Current: 55 Democrats, 45 Republicans
Polling average: 52 Republicans, 46 Democrats, 2 Tossups (was 50 Republicans, 47 Democrats, 3 Tossups)
Commentary: This past week, polling in Iowa and Colorado has been shifting enough towards the Republicans for us to reclassify these seats tp “leans Republican.” Right now, the GOP remains strongly favored to pick up the open Democratic seats in Iowa, Montana, South Dakota, and West Virginia. The GOP is also poised to knock off Democratic incumbents in Alaska, Arkansas, Colorado, and Louisiana. Taken together, this would put the GOP at a 53 seat majority, except that Kansas Republican Pat Roberts is trailing in the polls – against an Independent (the Democratic candidate dropped out).
There are two more seats that have moved in the direction of the GOP. In North Carolina, freshman Democrat incumbent Kay Hagan’s lead has softened enough for us to move this seat from “Leans Democratic” to “Tossup.” And in Minnesota, freshman Democratic incumbent Al Franken has seen a slight weakening of his numbers – enough for us to reclassify this seat as “Leans Democrat.”
And the GOP theoretically has two additional pickup opportunities: an open Democratic seat in Michigan leans Democratic, but the average poll lead for the Democratic candidate has consistently been around five points. And in New Hampshire, freshman Democrat Jeanne Shaheen maintains modest leads in most polls, although you have a case of an “outlier poll” every week showing the race tied – if there are any additional polls which show this a tight race, we will reclassify this race to “Tossup”, although we have not yet seen any polls that would allow us to do so.
Taken together, we are looking at a 49-56 Republican Senate in January at this point in time.
Current: 30 Republicans. 20 Democrats
Polling average: 25 Republicans, 16 Democrats, 9 Tossups (was 28 Republicans, 17 Democrats, 5 Tossups)

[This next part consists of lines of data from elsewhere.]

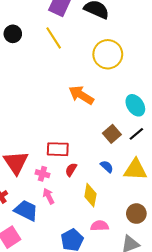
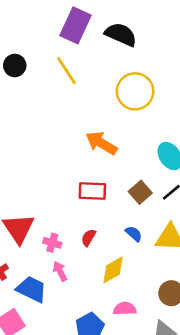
red rectangle: (58, 149) -> (92, 191), moved
yellow diamond: (90, 195) -> (113, 270), turned 50

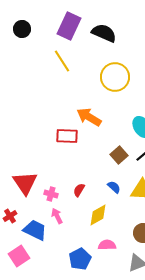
black circle: (15, 65) -> (22, 29), moved
red rectangle: (92, 191) -> (67, 136), moved

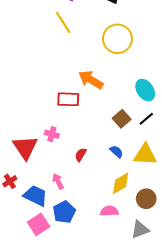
pink cross: (51, 194) -> (52, 134), moved
yellow diamond: (98, 215) -> (121, 183), moved
pink square: (19, 256) -> (39, 224), moved
blue pentagon: (80, 259) -> (64, 212), moved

Commentary: Governorships are one area where the GOP is not (nor should they be) anticipating any gains. There are several reasons for this: (1) their huge success in 2010 means those same governors’ chairs must be defended – and some of those chairs are in less favorable states, and (2) several GOP incumbents have been controversial in office. What helps the GOP, however, is that there are several Democratic governors who are term limited, and there are therefore some GOP pickup opportunities.

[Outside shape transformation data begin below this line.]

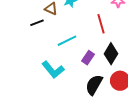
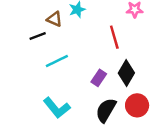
cyan line: (67, 41) -> (57, 61), moved
cyan L-shape: (53, 70) -> (57, 108), moved

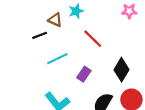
red line: (114, 37) -> (93, 39), moved, turned -30
purple rectangle: (99, 78) -> (84, 74), moved

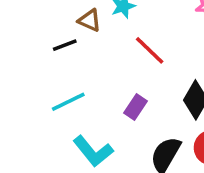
cyan line: (57, 59) -> (68, 102), moved

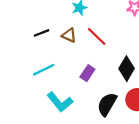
brown triangle: (90, 20) -> (69, 35), moved

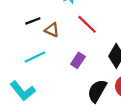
brown triangle: (69, 35) -> (52, 30), moved
cyan L-shape: (60, 102) -> (23, 91), moved

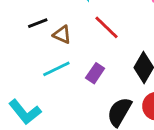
cyan line: (35, 57) -> (56, 69), moved

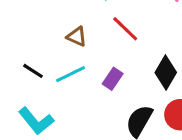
black line: (38, 23) -> (33, 71), moved, turned 54

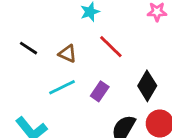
black line: (33, 71) -> (28, 48), moved

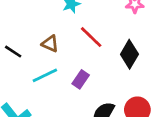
black line: (28, 48) -> (13, 52), moved
black diamond: (147, 86) -> (129, 54), moved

There were quite a few changes to the statehouse races that were not especially favorable towards the GOP, although it’s more technically correct to say that the number of “Tossup” races nearly doubled, from 5 to 9 governors. GOP incumbents in Florida and Georgia saw their numbers soften enough to make these tossup races. Similarly, the race in heavily Democratic Illinois has tightened as well.
However, the Democrats saw their numbers tighten in Massachusetts, which despite its Democratic reputation, has elected Republican governors for 16 of the last 24 years. And the Democratic nominee is the same person who blew a “safe” Senate race in 2010 against former Republican Senator Scott Brown. Additionally, Republican incumbent Scott Walker has, for the first time, seen his poll numbers reach the 50% mark in a race that was neck and neck throughout the summer.
Even though we are in election season, early/absentee voting is actually underway in 16 states, with some of those states’ (Iowa, North Carolina, and South Dakota) having special importance because of the contested Senate races going on. As of today, 67K have early/absentee voted, with over 50K of that coming from Iowa (which has a critical Senate contest) alone.